I was having this problem today, with the HoughLinesP function.
From searching the internet and looking at questions like these, I have finally found the answer. VisionC's answer here seems to be on the right track, but lacks a bit of explanation. I imagine you don't still need the answer anymore, but this might be helpful to others maybe.
What the problem is:
I'm no expert, but thanks to Michael's answer here, as I understand it, the Platform Toolset used to build OpenCV is v100 (i.e. the toolset used in Visual Studio 10).

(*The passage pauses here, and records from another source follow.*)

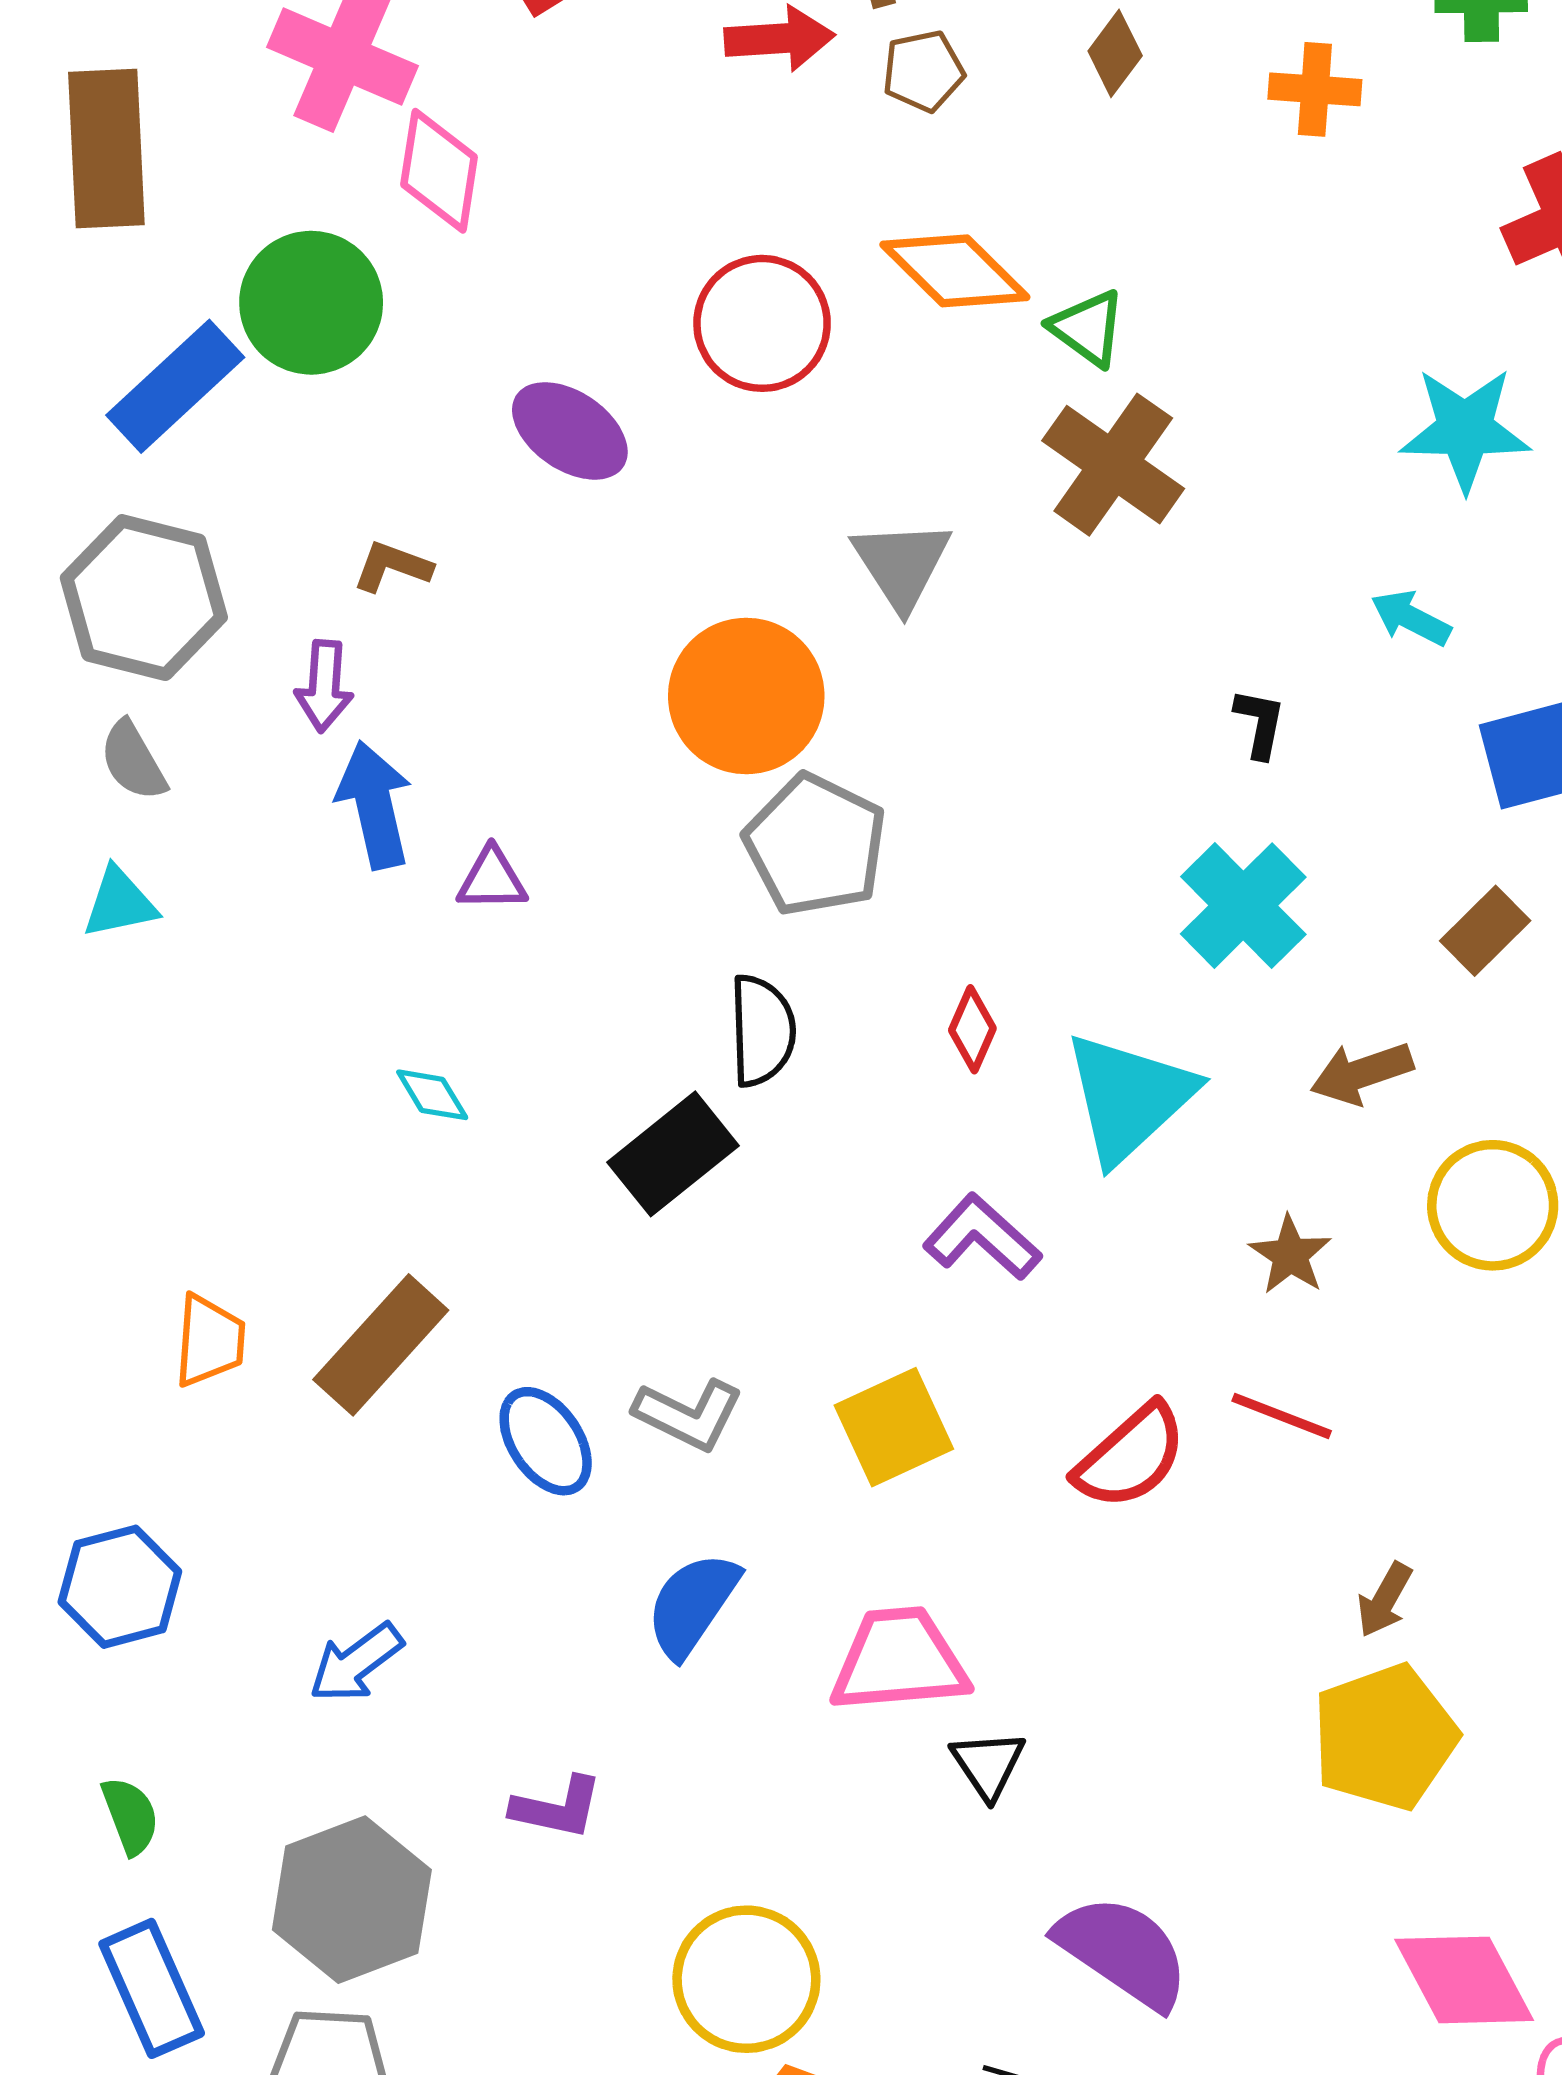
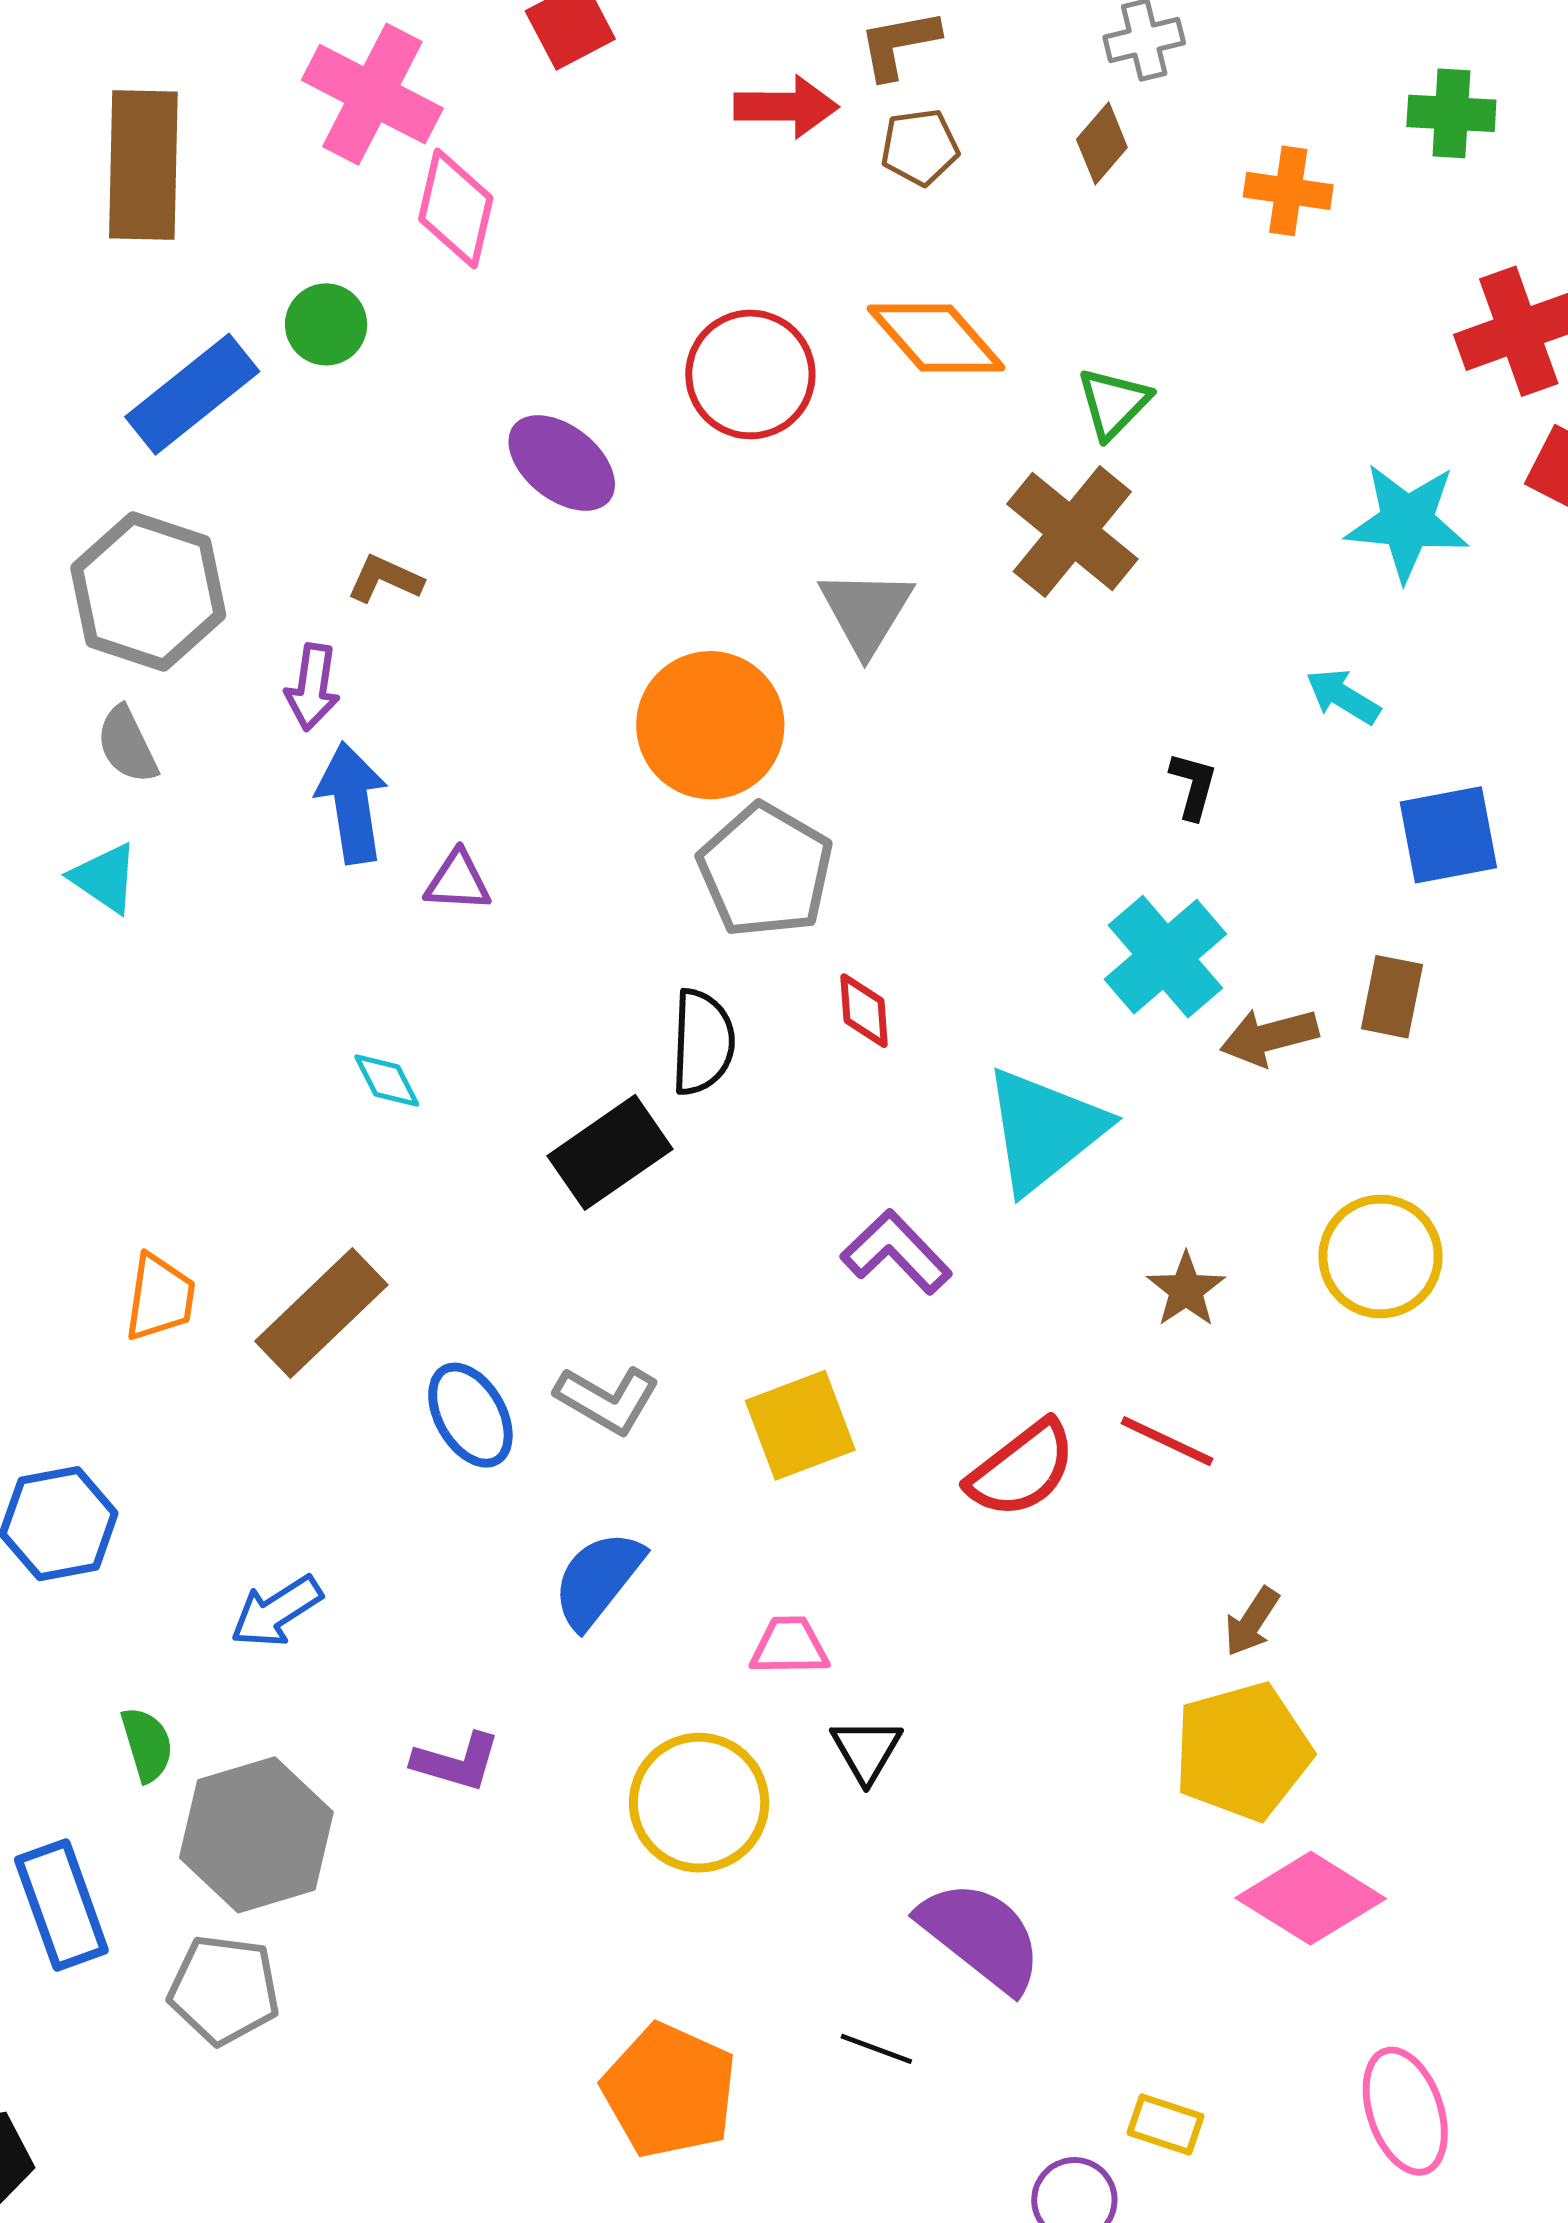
green circle: (311, 303) -> (326, 324), size x0.6
green triangle: (1088, 328) -> (1114, 403), moved, turned 34
cyan triangle: (120, 903) -> (105, 878), turned 42
brown rectangle: (1485, 931) -> (1392, 997), turned -38
red diamond: (972, 1029) -> (864, 1011), moved, turned -32
brown arrow: (1362, 1073) -> (1269, 1037), moved
pink trapezoid: (899, 1660) -> (789, 1646), size x0.6
green semicircle: (130, 1816) -> (147, 1744), moved
yellow circle: (746, 1979) -> (699, 1803), moved
pink diamond: (1464, 1980) -> (1311, 1898), moved, turned -34

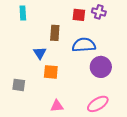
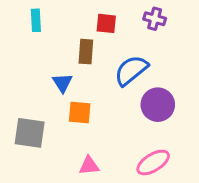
red square: (79, 15) -> (106, 23), moved
blue semicircle: (84, 45) -> (131, 70), turned -35
gray square: (19, 85) -> (30, 133), size x1.5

In Visual Studio 11 (2012), projects default to using the newer v110 Platform Toolset. (I haven't been able to find anything that says if new versions of OpenCV use v110.)
What seems to be happening is that you give an OpenCV function (which is using some v100 dll's) a vector, which the function then modifies. When the vector is cleaned up by your program (using v110 dll's) there's an incompatibility, due to it being modified by OpenCV, which causes the error.
Sorry that's so vague, but as I said I don't really understand the ins-and-outs of it.
How to fix it:
Anyway, answers I've found on this didn't really have good solutions. They'd talk about rebuilding OpenCV and other tedious things. As you've discovered, going back to VS2010 fixes the issue, but having to convert the project and go back to the old IDE isn't too much fun. And if you're using C++/CLI like I am, you don't get IntelliSense in VS2010. :(
All you need to do to is go to your project properties in VS2012. Make sure the configuration is set to "All Configurations". Then, under "Configuration Properties->General->Platform Toolset" choose "Visual Studio 2010 (v100)". This should fix the problem, and in the future you can easily change the setting back if needed.
As described here though, you do still need to have VS 2010 installed (or the Windows Platform SDK) to be able to do this.